Their work included tracking participants’ sleep patterns and health in the weeks before training and after joining the military, where they had to follow a strict wake-up routine.

On average, participants were found to sleep two hours less during military training than in civilian life.

However, the researchers noted that more than half of those with sleep restriction rated their sleep as being of good quality.

According to the team, recruits who reported sleep restrictions during training were nearly three times as likely to suffer from respiratory infections.

This was after taking into account the factors that influence these types of diseases, such as the time of year and smoking.

However, the researchers found that sleep deprivation exacerbated infections only in those reporting poor sleep quality, while good sleep quality protected against respiratory illnesses despite shorter duration.

Prof Walsh told the PA: “There are two very important messages here: first that restricted sleep patterns can result in more frequent illness, and second, more surprisingly, that good sleep matters our immunity to disease. I can take a long sleep.

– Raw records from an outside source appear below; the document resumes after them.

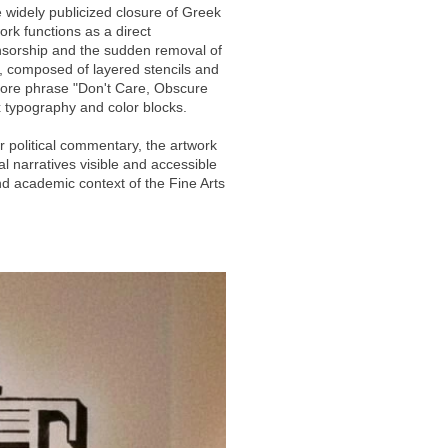
 widely publicized closure of Greek
ork functions as a direct
nsorship and the sudden removal of
e, composed of layered stencils and
core phrase "Don't Care, Obscure
 typography and color blocks.
r political commentary, the artwork
l narratives visible and accessible
nd academic context of the Fine Arts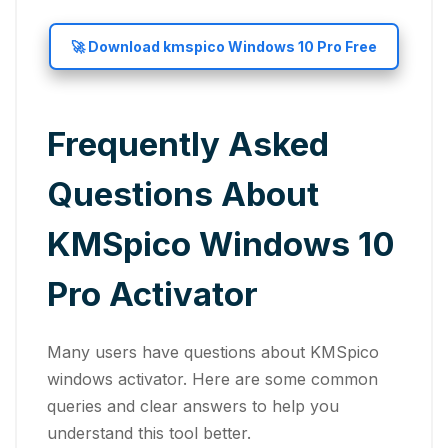
🚀 Download kmspico Windows 10 Pro Free
Frequently Asked
Questions About
KMSpico Windows 10
Pro Activator
Many users have questions about KMSpico
windows activator. Here are some common
queries and clear answers to help you
understand this tool better.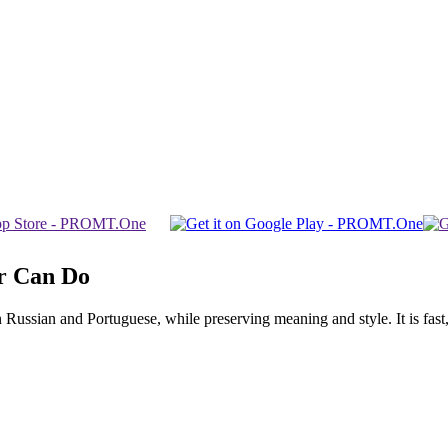
r Can Do
ssian and Portuguese, while preserving meaning and style. It is fast, f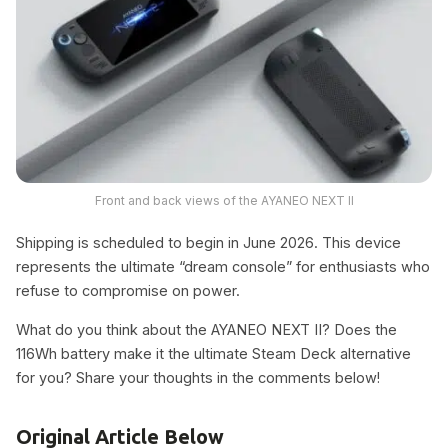
Front and back views of the AYANEO NEXT II
Shipping is scheduled to begin in June 2026. This device
represents the ultimate “dream console” for enthusiasts who
refuse to compromise on power.
What do you think about the AYANEO NEXT II? Does the
116Wh battery make it the ultimate Steam Deck alternative
for you? Share your thoughts in the comments below!
Original Article Below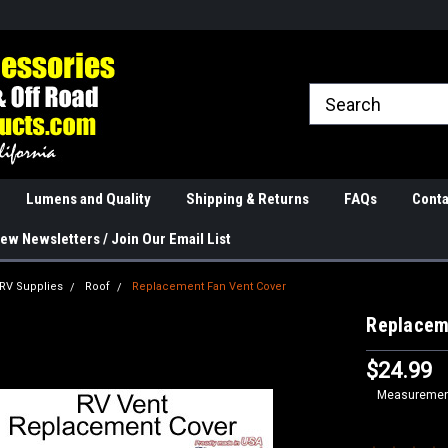
rranties
The Best Quality
Real Phone and Ema
Lumens and Quality
Shipping & Returns
FAQs
Conta
ew Newsletters / Join Our Email List
 RV Supplies
Roof
Replacement Fan Vent Cover
Replacem
$24.99
Measurement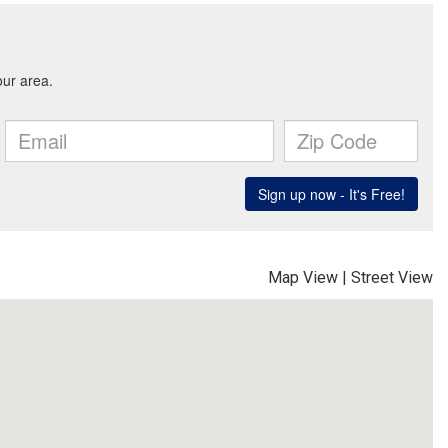
Map View
|
Street View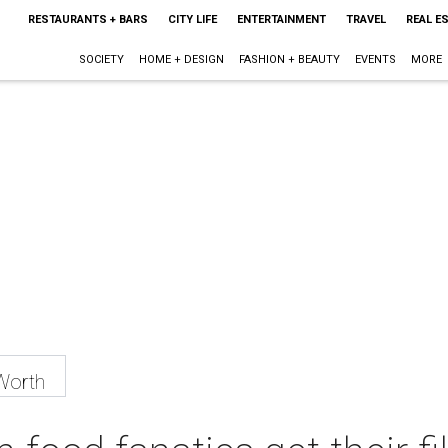
RESTAURANTS + BARS
CITY LIFE
ENTERTAINMENT
TRAVEL
REAL E
SOCIETY
HOME + DESIGN
FASHION + BEAUTY
EVENTS
MORE
Worth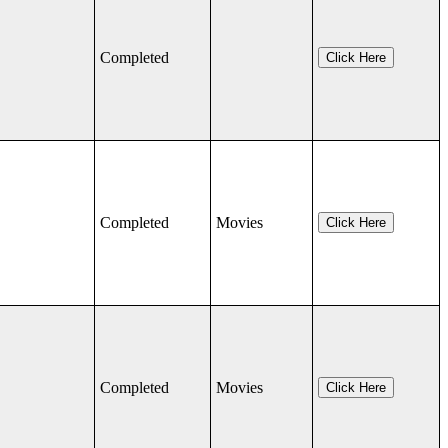
Completed
Click Here
Completed
Movies
Click Here
Completed
Movies
Click Here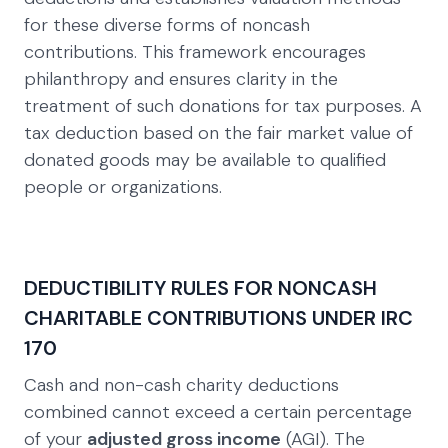
for these diverse forms of noncash
contributions. This framework encourages
philanthropy and ensures clarity in the
treatment of such donations for tax purposes. A
tax deduction based on the fair market value of
donated goods may be available to qualified
people or organizations.
DEDUCTIBILITY RULES FOR NONCASH
CHARITABLE CONTRIBUTIONS UNDER IRC
170
Cash and non-cash charity deductions
combined cannot exceed a certain percentage
of your
adjusted gross income
(AGI). The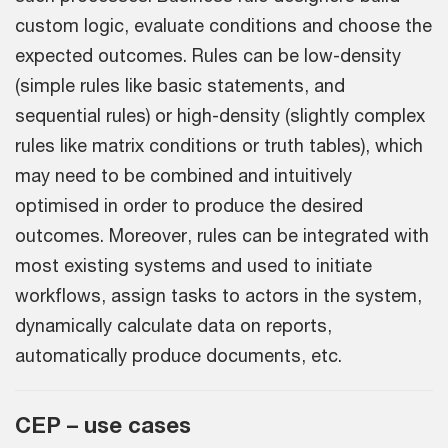
custom logic, evaluate conditions and choose the
expected outcomes. Rules can be low-density
(simple rules like basic statements, and
sequential rules) or high-density (slightly complex
rules like matrix conditions or truth tables), which
may need to be combined and intuitively
optimised in order to produce the desired
outcomes. Moreover, rules can be integrated with
most existing systems and used to initiate
workflows, assign tasks to actors in the system,
dynamically calculate data on reports,
automatically produce documents, etc.
CEP – use cases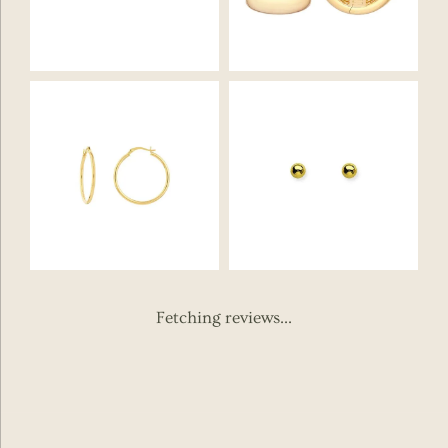
Fetching reviews...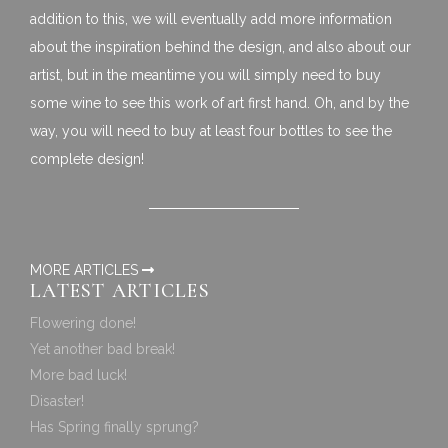
addition to this, we will eventually add more information
about the inspiration behind the design, and also about our
artist, but in the meantime you will simply need to buy
some wine to see this work of art first hand. Oh, and by the
way, you will need to buy at least four bottles to see the
complete design!
MORE ARTICLES
LATEST ARTICLES
Flowering done!
Yet another bad break!
More bad luck!
Disaster!
Has Spring finally sprung?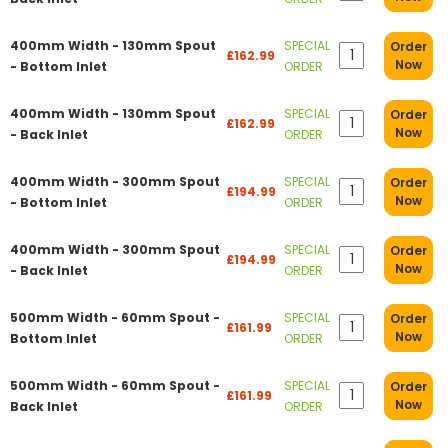
400mm Width - 130mm Spout
SPECIAL
Order
£162.99
Now
- Bottom Inlet
ORDER
400mm Width - 130mm Spout
SPECIAL
Order
£162.99
Now
- Back Inlet
ORDER
400mm Width - 300mm Spout
SPECIAL
Order
£194.99
Now
- Bottom Inlet
ORDER
400mm Width - 300mm Spout
SPECIAL
Order
£194.99
Now
- Back Inlet
ORDER
500mm Width - 60mm Spout -
SPECIAL
Order
£161.99
Now
Bottom Inlet
ORDER
500mm Width - 60mm Spout -
SPECIAL
Order
£161.99
Now
Back Inlet
ORDER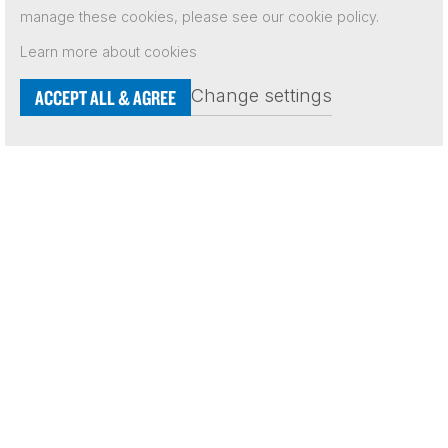
manage these cookies, please see our cookie policy.
Learn more about cookies
Independent Network 2026
Terms & Conditions
Change settings
ACCEPT ALL & AGREE
Contact Us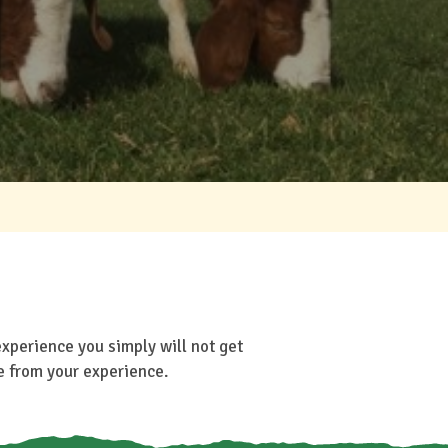
experience you simply will not get
e from your experience.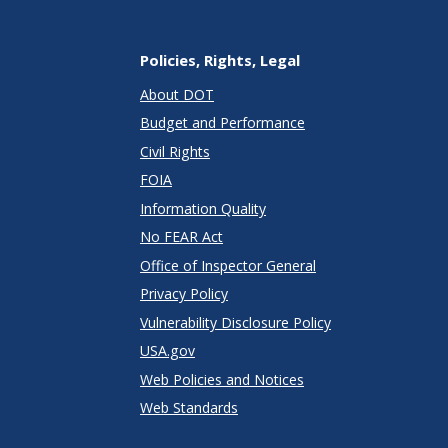
Policies, Rights, Legal
About DOT
Budget and Performance
Civil Rights
FOIA
Information Quality
No FEAR Act
Office of Inspector General
Privacy Policy
Vulnerability Disclosure Policy
USA.gov
Web Policies and Notices
Web Standards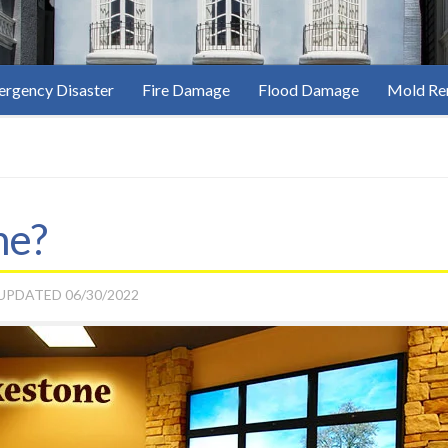
rgency Disaster
Fire Damage
Flood Damage
Mold Re
ne?
 UPDATED
06/30/2022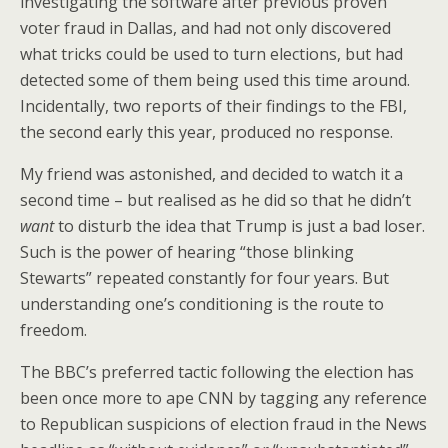
investigating the software after previous proven
voter fraud in Dallas, and had not only discovered
what tricks could be used to turn elections, but had
detected some of them being used this time around.
Incidentally, two reports of their findings to the FBI,
the second early this year, produced no response.
My friend was astonished, and decided to watch it a
second time – but realised as he did so that he didn’t
want
to disturb the idea that Trump is just a bad loser.
Such is the power of hearing “those blinking
Stewarts” repeated constantly for four years. But
understanding one’s conditioning is the route to
freedom.
The BBC’s preferred tactic following the election has
been once more to ape CNN by tagging any reference
to Republican suspicions of election fraud in the News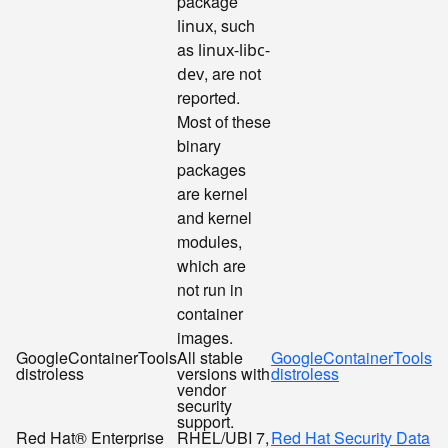
package
, such
linux
as
linux-libc-
, are not
dev
reported.
Most of these
binary
packages
are kernel
and kernel
modules,
which are
not run in
container
images.
GoogleContainerTools
All stable
GoogleContainerTools
distroless
versions with
distroless
vendor
security
support.
Red Hat® Enterprise
RHEL/UBI 7,
Red Hat Security Data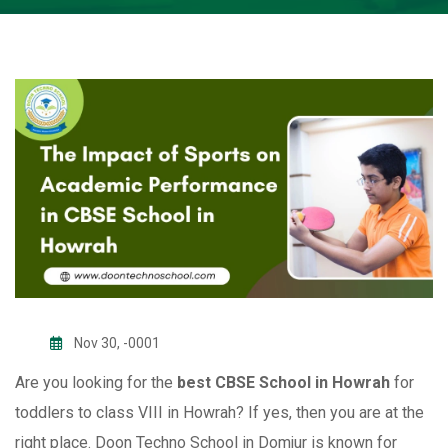
Nov 30, -0001
Are you looking for the
best CBSE School in Howrah
for
toddlers to class VIII in Howrah? If yes, then you are at the
right place. Doon Techno School in Domjur is known for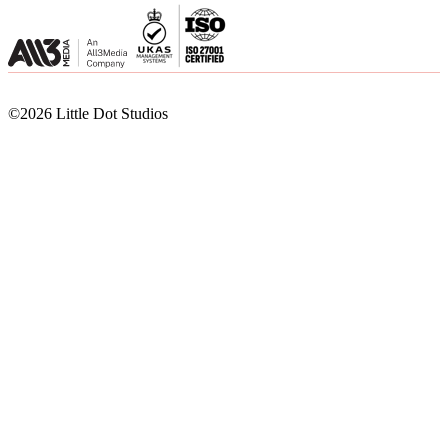
©2026 Little Dot Studios
©2026 Little Dot Studios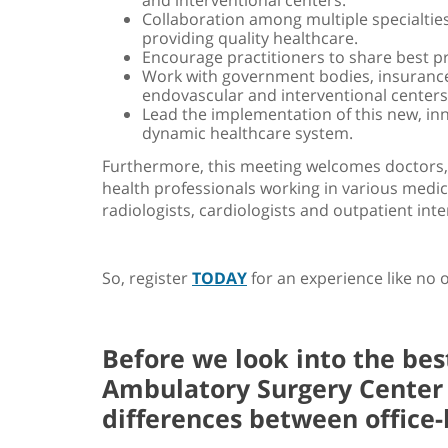
Collaboration among multiple specialties,
providing quality healthcare.
Encourage practitioners to share best p
Work with government bodies, insurance
endovascular and interventional centers
Lead the implementation of this new, in
dynamic healthcare system.
Furthermore, this meeting welcomes doctors, 
health professionals working in various medica
radiologists, cardiologists and outpatient inte
So, register
TODAY
for an experience like no 
Before we look into the be
Ambulatory Surgery Center (
differences between office-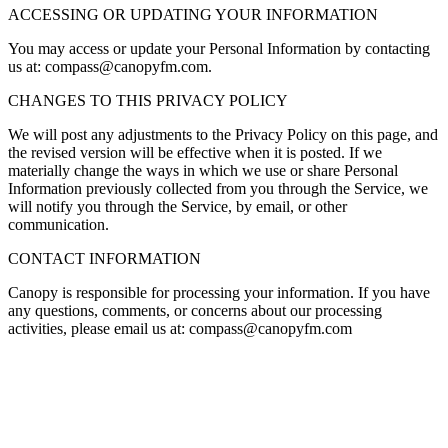
ACCESSING OR UPDATING YOUR INFORMATION
You may access or update your Personal Information by contacting
us at:
compass@canopyfm.com.
CHANGES TO THIS PRIVACY POLICY
We will post any adjustments to the Privacy Policy on this page, and
the revised version will be effective when it is posted. If we
materially change the ways in which we use or share Personal
Information previously collected from you through the Service, we
will notify you through the Service, by email, or other
communication.
CONTACT INFORMATION
Canopy
is responsible for processing your information. If you have
any questions, comments, or concerns about our processing
activities, please email us at:
compass@canopyfm.com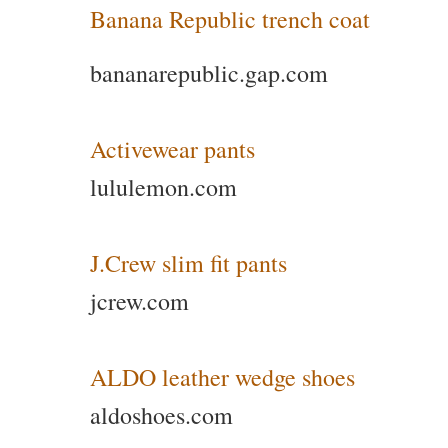
Banana Republic trench coat
bananarepublic.gap.com
Activewear pants
lululemon.com
J.Crew slim fit pants
jcrew.com
ALDO leather wedge shoes
aldoshoes.com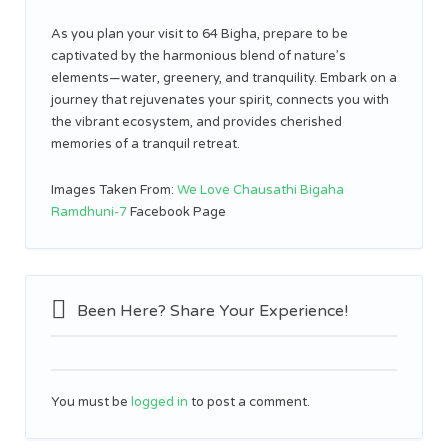
As you plan your visit to 64 Bigha, prepare to be
captivated by the harmonious blend of nature’s
elements—water, greenery, and tranquility. Embark on a
journey that rejuvenates your spirit, connects you with
the vibrant ecosystem, and provides cherished
memories of a tranquil retreat.
Images Taken From:
We Love Chausathi Bigaha
Ramdhuni-7
Facebook Page
Been Here? Share Your Experience!
You must be
logged in
to post a comment.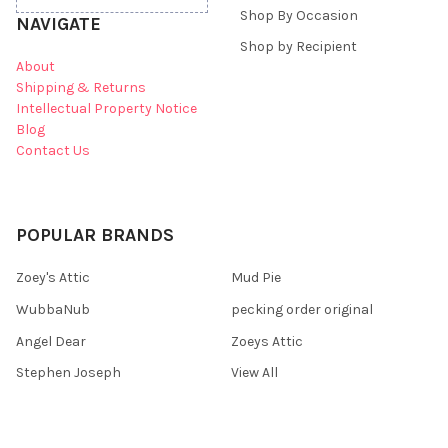
Shop By Occasion
NAVIGATE
Shop by Recipient
About
Shipping & Returns
Intellectual Property Notice
Blog
Contact Us
POPULAR BRANDS
Zoey's Attic
Mud Pie
WubbaNub
pecking order original
Angel Dear
Zoeys Attic
Stephen Joseph
View All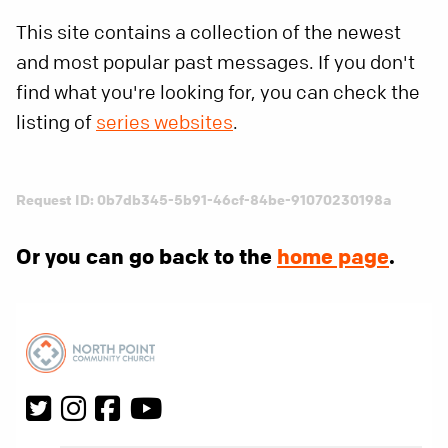
This site contains a collection of the newest
and most popular past messages. If you don't
find what you're looking for, you can check the
listing of
series websites
.
Request ID: 0b7db345-5b91-46cf-84be-91070230198a
Or you can go back to the
home page
.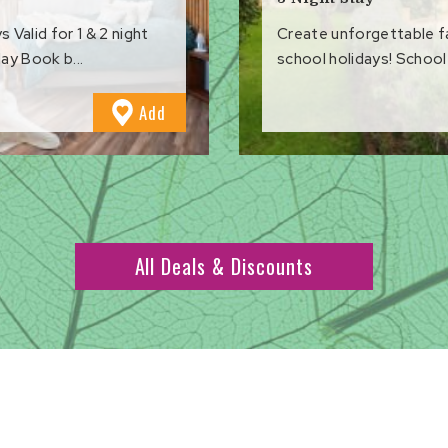
Valid for 1 & 2 night
Create unforgettable 
ay Book b...
school holidays! School 
to
Add
Favourites
All Deals & Discounts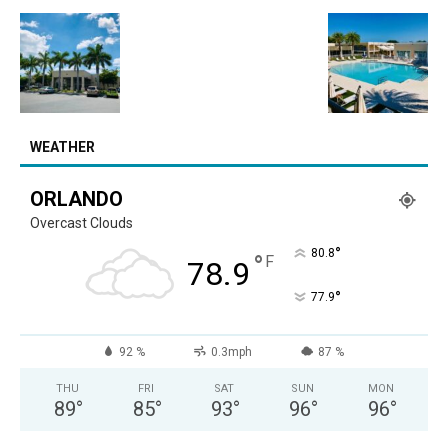
WEATHER
ORLANDO
Overcast Clouds
°
80.8
°
F
78.9
°
77.9
92 %
0.3mph
87 %
THU
FRI
SAT
SUN
MON
89
°
85
°
93
°
96
°
96
°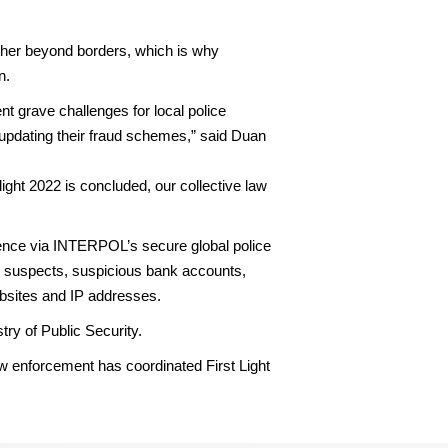
ther beyond borders, which is why
n.
nt grave challenges for local police
p updating their fraud schemes,” said Duan
ght 2022 is concluded, our collective law
ligence via INTERPOL’s secure global police
n suspects, suspicious bank accounts,
bsites and IP addresses.
try of Public Security.
law enforcement has coordinated First Light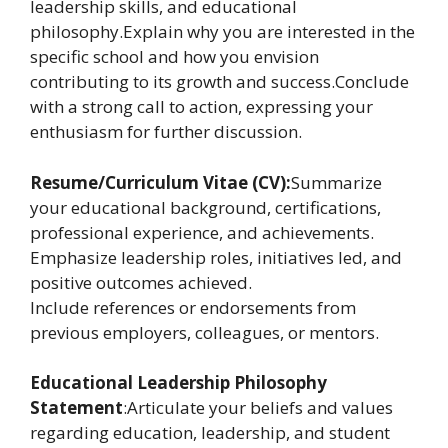
leadership skills, and educational
philosophy.Explain why you are interested in the
specific school and how you envision
contributing to its growth and success.Conclude
with a strong call to action, expressing your
enthusiasm for further discussion.
Resume/Curriculum Vitae (CV):
Summarize
your educational background, certifications,
professional experience, and achievements.
Emphasize leadership roles, initiatives led, and
positive outcomes achieved.
Include references or endorsements from
previous employers, colleagues, or mentors.
Educational Leadership Philosophy
Statement
:Articulate your beliefs and values
regarding education, leadership, and student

“This is an extremely useful message in our busy world where sleep is often sacrificed for other purposes.”

Based on the findings, Prof Walsh said there are five things people can do to improve sleep quality. This includes:

– Adopting a consistent bedtime schedule (same bed and wake time), including weekends

Avoiding large meals, caffeine, and alcohol close to bedtime

– Ensuring that the bed and pillows are comfortable and the room is cool, dark and quiet

– Establishing a comfortable bedtime routine – going screen-free 30 minutes before bedtime and going to bed at bedtime

Exercising during the day helps in falling asleep.